Task to carry out: Extract the records below word for word and ignore the images.
Exercise materials Start Marker
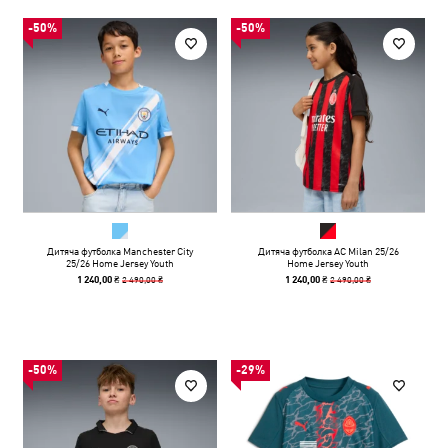
-50%
-50%
Дитяча футболка Manchester City
Дитяча футболка AC Milan 25/26
25/26 Home Jersey Youth
Home Jersey Youth
2 490,00 ₴
2 490,00 ₴
1 240,00 ₴
1 240,00 ₴
-50%
-29%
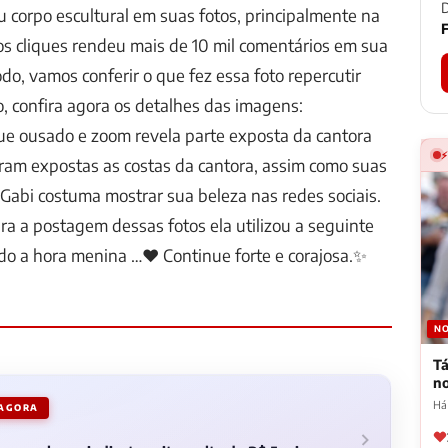
D
u corpo escultural em suas fotos, principalmente na
F
os cliques rendeu mais de 10 mil comentários em sua
do, vamos conferir o que fez essa foto repercutir
o, confira agora os detalhes das imagens:
que ousado e zoom revela parte exposta da cantora
ram expostas as costas da cantora, assim como suas
e Gabi costuma mostrar sua beleza nas redes sociais.
ara a postagem dessas fotos ela utilizou a seguinte
do a hora menina …❤️ Continue forte e corajosa.✨
NO
Tá
n
Há
 AGORA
Exercise materials End Marker
Task solution:
-50%
-50%
Дитяча футболка Manchester City
Дитяча футболка AC Milan 25/26
25/26 Home Jersey Youth
Home Jersey Youth
2 490,00 ₴
2 490,00 ₴
1 240,00 ₴
1 240,00 ₴
-50%
-29%
D
u corpo escultural em suas fotos, principalmente na
F
os cliques rendeu mais de 10 mil comentários em sua
do, vamos conferir o que fez essa foto repercutir
o, confira agora os detalhes das imagens:
que ousado e zoom revela parte exposta da cantora
ram expostas as costas da cantora, assim como suas
e Gabi costuma mostrar sua beleza nas redes sociais.
ara a postagem dessas fotos ela utilizou a seguinte
do a hora menina …❤️ Continue forte e corajosa.✨
NO
Tá
n
Há
 AGORA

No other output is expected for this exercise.